INPUT MATERIAL:
****************

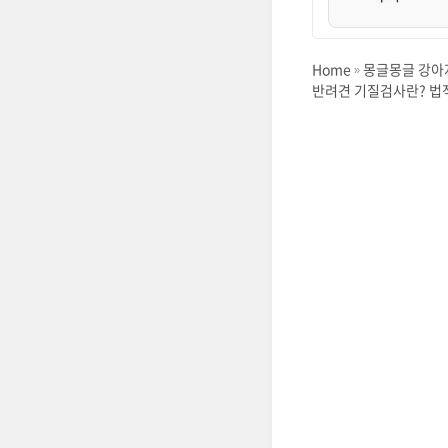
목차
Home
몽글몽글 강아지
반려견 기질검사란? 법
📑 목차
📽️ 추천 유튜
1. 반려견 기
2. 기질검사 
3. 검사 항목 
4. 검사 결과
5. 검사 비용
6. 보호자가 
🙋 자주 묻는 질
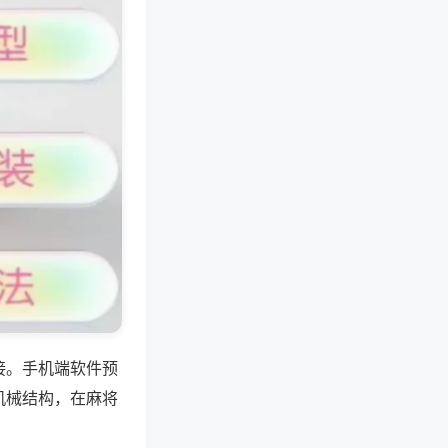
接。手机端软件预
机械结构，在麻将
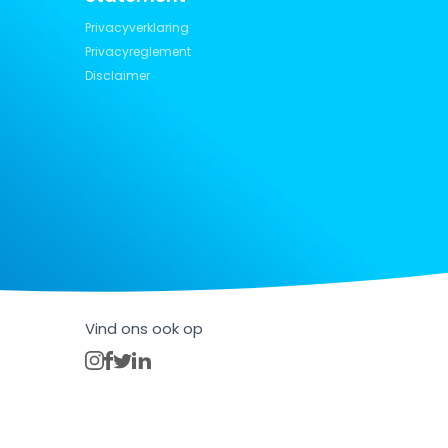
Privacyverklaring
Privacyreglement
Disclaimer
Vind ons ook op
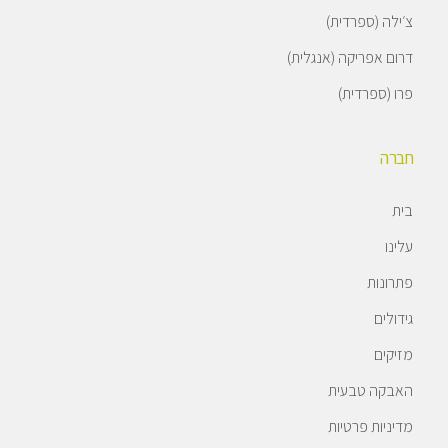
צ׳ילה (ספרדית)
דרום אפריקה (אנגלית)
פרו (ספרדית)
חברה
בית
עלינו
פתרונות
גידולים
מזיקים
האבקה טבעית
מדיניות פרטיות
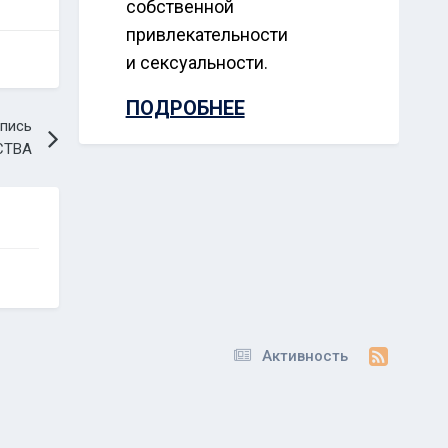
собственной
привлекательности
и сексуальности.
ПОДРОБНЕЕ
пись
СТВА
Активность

****************

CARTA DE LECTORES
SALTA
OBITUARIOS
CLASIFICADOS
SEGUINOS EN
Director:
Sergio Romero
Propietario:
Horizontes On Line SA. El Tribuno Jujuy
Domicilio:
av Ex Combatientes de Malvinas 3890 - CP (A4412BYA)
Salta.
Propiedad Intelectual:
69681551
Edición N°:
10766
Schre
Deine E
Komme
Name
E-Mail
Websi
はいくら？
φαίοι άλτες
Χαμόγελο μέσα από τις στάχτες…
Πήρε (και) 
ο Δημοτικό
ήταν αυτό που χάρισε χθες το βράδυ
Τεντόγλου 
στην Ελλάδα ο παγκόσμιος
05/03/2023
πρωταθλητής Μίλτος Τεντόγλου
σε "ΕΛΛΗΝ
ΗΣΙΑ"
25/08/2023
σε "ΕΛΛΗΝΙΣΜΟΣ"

****************

ABOUT THIS TASK: From the entries above, extract every line where the word "Τεντόγλου" appears.

TASK ANSWER:
Τεντόγλου 
πρωταθλητής Μίλτος Τεντόγλου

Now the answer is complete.